Je passai la semaine en pleine dérive, me réfugiant tous les jours dans la bibliothèque de l'Ateneo, caressant l'espoir de trouver en revenant à la pension un mot du directeur me priant de réintégrer la rédaction. Caché dans une des salles de lecture, je sortais la carte que j'avais trouvée sous ma main en me réveillant à l'Ensueño, et je rédigeais une lettre à ce bienfaiteur inconnu, Andreas Corelli, lettre que je finissais toujours par déchirer pour la recommencer le lendemain. Le septième jour, las de m'apitoyer sur mon sort, je décidai d'entreprendre l'inévitable pèlerinage à la résidence de celui qui avait fait de moi ce que j'étais.
Je pris le train de Sarrià rue Pelayo. Il circulait encore à l'air libre, et je m'assis à l'avant du wagon pour contempler la ville et les rues qui devenaient de plus en plus larges et de plus en plus bourgeoises à mesure qu'on s'éloignait du centre. Je descendis à la station de Sarrià et empruntai le tramway qui me laissa aux portes du monastère de Pedralbes. C'était un jour de chaleur inhabituelle pour cette époque de l'année, et dans la brise je percevais l'odeur des pins et des genêts qui parsemaient les pentes de la colline. Je m'engageai dans le bas de l'avenue Pearson qui commençait déjà à s'urbaniser et distinguai bientôt la silhouette, impossible à confondre, de la villa Helius. Tandis que je montais la côte et que je m'en rapprochai, j'aperçus Vidal assis à la fenêtre de sa tour en manches de chemise, en train de savourer une cigarette. De la musique flottait dans l'air : Vidal était l'un des rares privilégiés à posséder un poste de radio. Que la vie devait paraître belle, vue ainsi d'en haut, et que je devais sembler peu de chose !
Je le saluai de la main et il me rendit mon salut. En arrivant à la villa, je trouvai le chauffeur, Manuel, qui se dirigeait vers les remises, portant un lot de chiffons et un seau d'eau fumante.

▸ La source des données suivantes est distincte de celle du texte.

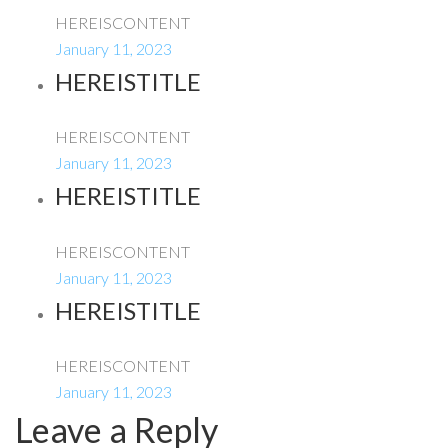
HEREISCONTENT
January 11, 2023
HEREISTITLE
HEREISCONTENT
January 11, 2023
HEREISTITLE
HEREISCONTENT
January 11, 2023
HEREISTITLE
HEREISCONTENT
January 11, 2023
Leave a Reply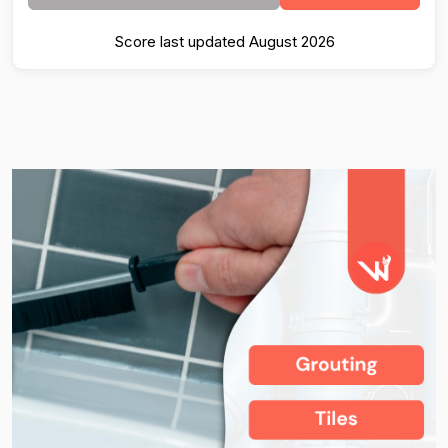
Score last updated August 2026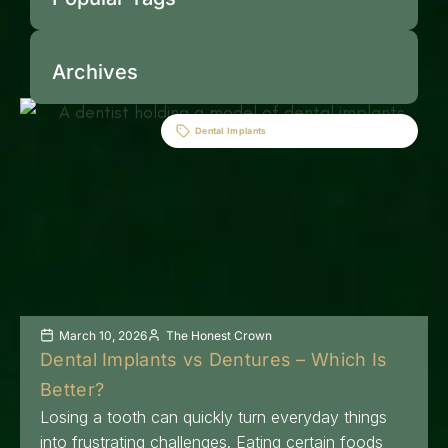
Archives
Dental Implants
March 10, 2026
The Honest Crown
Dental Implants vs Dentures – Which Is
Better?
Losing a tooth can quickly turn everyday things
into frustrating challenges. Eating certain foods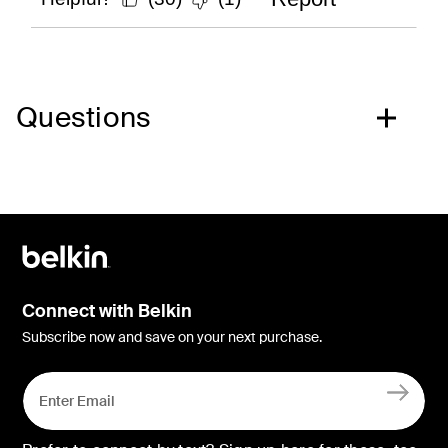
Questions
Connect with Belkin
Subscribe now and save on your next purchase.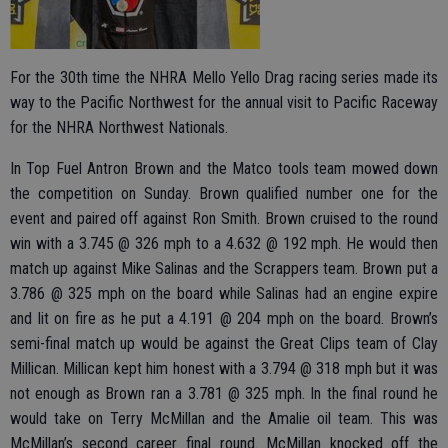
For the 30th time the NHRA Mello Yello Drag racing series made its
way to the Pacific Northwest for the annual visit to Pacific Raceway
for the NHRA Northwest Nationals.
In Top Fuel Antron Brown and the Matco tools team mowed down
the competition on Sunday. Brown qualified number one for the
event and paired off against Ron Smith. Brown cruised to the round
win with a 3.745 @ 326 mph to a 4.632 @ 192 mph. He would then
match up against Mike Salinas and the Scrappers team. Brown put a
3.786 @ 325 mph on the board while Salinas had an engine expire
and lit on fire as he put a 4.191 @ 204 mph on the board. Brown’s
semi-final match up would be against the Great Clips team of Clay
Millican. Millican kept him honest with a 3.794 @ 318 mph but it was
not enough as Brown ran a 3.781 @ 325 mph. In the final round he
would take on Terry McMillan and the Amalie oil team. This was
McMillan’s second career final round. McMillan knocked off the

— Je suis content de vous voir ici, David. Comment ça va ? Toujours le succès ?
— On fait ce qu'on peut, répondis-je.
— Ne soyez pas modeste, même ma fille lit les aventures que vous publiez dans le journal.
J'en restai presque sans voix, interloqué d'apprendre que la fille du chauffeur non seulement connaissait mon existence mais allait jusqu'à lire les bêtises que j'écrivais.
— Cristina ?
— Je n'en ai pas d'autre, répliqua Manuel. Monsieur est en haut dans son bureau, si vous voulez monter.
Je le remerciai chaleureusement et grimpai jusqu'à la tour du troisième étage, qui se dressait entre les ondulations de la toiture en tuiles polychromes. J'y trouvai Vidal, installé dans ce bureau d'où l'on voyait la ville et la mer au loin. Il éteignit le poste de radio, un appareil de la taille d'une petite météo : rite qu'il avait acheté quelques mois plus tôt, quand on avait annoncé les premières émissions de Radio Barcelona depuis les studios camouflés sous la coupole de l'hôtel Colón.
— Elle m'a coûté presque deux cents pesetas, et tout ça pour débiter un tissu de stupidités.
Nous nous installâmes sur des chaises en vis-à-vis, fenêtres grandes ouvertes sur cette brise qui pour moi, habitant de la vieille ville sombre, apportait les odeurs d'un autre monde. Le silence était enchanteur, un vrai miracle. On entendait les insectes voler dans le jardin et les feuilles des arbres se balancer au gré du vent.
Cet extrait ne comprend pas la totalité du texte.